[mythtv-users] OT Help: mdadm segfault

Tue Sep 18 05:46:01 UTC 2007

    > Date: Mon, 17 Sep 2007 22:22:19 -0700
    > From: "Steve MacLaren" <scram69 at gmail.com>

    > Out of desperation, I even booted off the liveCD, used Synaptic to install
    > mdadm in the liveCD environment, and then attempted to assemble the array
    > (sudo mdadm --assemble --scan).  Exact same result: "md0 assembled with 4
    > devices" followed 10 seconds later by a reboot...

I haven't exactly been following this thread closely, but I suddenly
had an idea---this smells of a power supply problem.

Try this hypothesis on for size:  Your PSU went marginal, which is
what caused the original crash.  The machine will now stay up as long
as you -don't- try to pull maximum power.  But what happens the
instant you start trying to assemble your four-disk array?  All the
heads start thrashing around and your drives go to maximum power
demand, causing your PSU to undervolt just enough to cause the CPU
to reset.

Farfetched?  You bet.  But if you can try putting those drives in
another machine, or try putting another PSU in the original machine,
you might be able to quickly eliminate that hypothesis.  (And no, this
doesn't explain the segfaults, either, unless wacky data got scribbled
somewhere during the original crash, so keep reading...)

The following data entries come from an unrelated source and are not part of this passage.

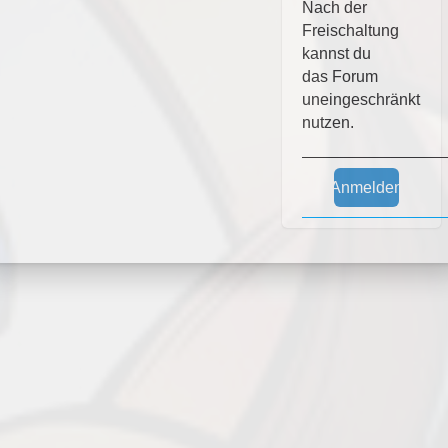
Nach der
Freischaltung
kannst du
das Forum
uneingeschränkt
nutzen.
Anmelden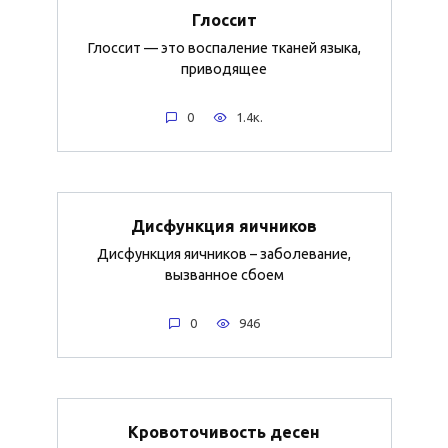
Глоссит
Глоссит — это воспаление тканей языка,
приводящее
0
1.4к.
Дисфункция яичников
Дисфункция яичников – заболевание,
вызванное сбоем
0
946
Кровоточивость десен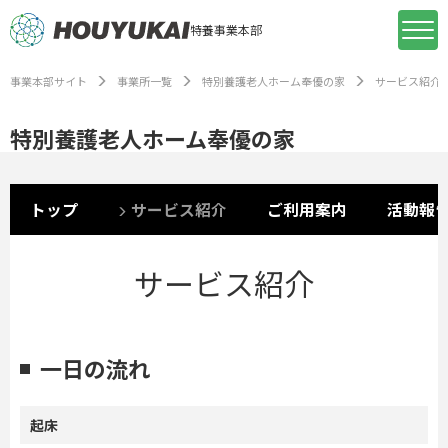
特養事業本部
事業本部サイト
事業所一覧
特別養護老人ホーム奉優の家
サービス紹介
特別養護老人ホーム奉優の家
トップ
サービス紹介
ご利用案内
活動報
サービス紹介
一日の流れ
起床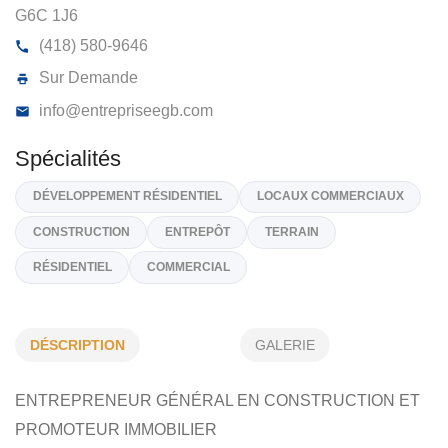
ENTREPRISE GYNO BOIVIN INC
613, Rte Du Président-Kennedy, Local 8, Pintendre
G6C 1J6
(418) 580-9646
Sur Demande
info@entrepriseegb.com
Spécialités
DÉSCRIPTION
GALERIE
DÉVELOPPEMENT RÉSIDENTIEL
LOCAUX COMMERCIAUX
ENTREPRENEUR GÉNÉRAL EN CONSTRUCTION ET
CONSTRUCTION
ENTREPÔT
TERRAIN
PROMOTEUR IMMOBILIER
RÉSIDENTIEL
COMMERCIAL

While you're at it, make sure your CPU heatsink didn't come loose.
Though I'll bet just running something computationally intensive
could test that---does memtest86+ complete at least one full cycle
without either a memory error or a spontaneous reboot?

Once you've eliminated the physical components, you can go back to
figuring out what weird data pattern on your disks is causing your
RAID to segfault.

P.S.  Can you try booting off a newer LiveCD?  Maybe you've hit some
bug that got fixed.

P.P.S.  Other things to try:  Boot from LiveCD and make sure the SMART
data for each drive looks sane.  Then, try dd'ing each drive to make
sure you can read from it; perhaps one drive is causing your disk
interface to go haywire and that resets the machine.  (E.g., for each
drive, try dd if=/dev/sdaN of=/dev/null bs=1M count=1000 and see if
you can read the first gig of the device; make -SURE- you don't get
those if's and of's reversed! :)  Maybe try a readability test where
you simply dd -all- of each drive to /dev/null (tests for weird
resets, but doesn't draw as much power as all four heads thrashing,
and -also- won't test for, e.g., your disk controller spazzing out
when you've got multiple heads moving---I had an old Via-based mobo
that ate a filesystem once I'd filled 1.5 disks with one, but had
worked flawlessly with only a single disk connected; fortunately that
had been a backup server and the data was thus instantly replaceable).

Maybe also try configuring a serial console and see if anything gets
blatted out just before the machine resets?  A longshot, but...